McCain Disgusted With Military on Sexual Assault

At an Armed Services Committee hearing, McCain expressed "disgust and disappointment" with the continued issue of sexual assault in the military. (Chris Maddaloni/CQ Roll Call File Photo)

Former Navy Capt. and prisoner of war Sen. John McCain, R-Ariz., told a panel of uniformed military leaders on Tuesday that he could not "overstate" his "disgust and disappointment" over the continued problems regarding sexual assault in the armed services.

The Senate Armed Services Committee held a tense hearing with the leaders of the Army, Navy, Air Force and Marine Corps, as well as top brass of the Joint Chiefs of Staff, to explore the issue and how they might remedy it legislatively. Though there was substantial disagreement between senators and military leaders, especially on the question of whether to remove the sexual assault reporting structure from the chain of command, perhaps no attack felt as personal as McCain's.

"Just last night a woman came to me and said her daughter wanted to join the military and could I give my unqualified support for her doing so. I could not," said the former GOP presidential nominee, who is a leader on military issues. "I cannot overstate my disgust and disappointment over the continued reports of sexual misconduct in our military. We've been talking about the issue for years and talk is insufficient.

"I would remind my colleagues that after the Vietnam War, at the end of the Vietnam War and after the aftermath, there [were] breakdowns in discipline, there was race riots on aircraft carriers, there was instances of fragging and ... tremendous racial unrest and tensions within our military. We addressed the issue ... and now I believe the military is our most effective equal opportunity employer. We must do that in the case of this crisis that we're facing now. Today we all agree that action has to be taken, and I hope this will build on that consensus."

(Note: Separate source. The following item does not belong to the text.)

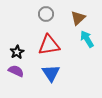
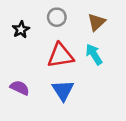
cyan arrow: (87, 39) -> (94, 54), moved
black star: (17, 52) -> (21, 30), moved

Another touchstone moment of the hearing was when Sen. Joe Manchin III, D-WVa., asked if any single military leader appearing before the panel believed that reporting of serious crimes such as sexual assault should be removed from the chain of command. Not a single uniformed leader stepped forward to say "yes."

The Senate Armed Services Committee hearing is ongoing, and the panel will take up some form of legislation to deal with what members have labeled a "crisis." Those changes would be incorporated into Congress' annual National Defense Authorization Act.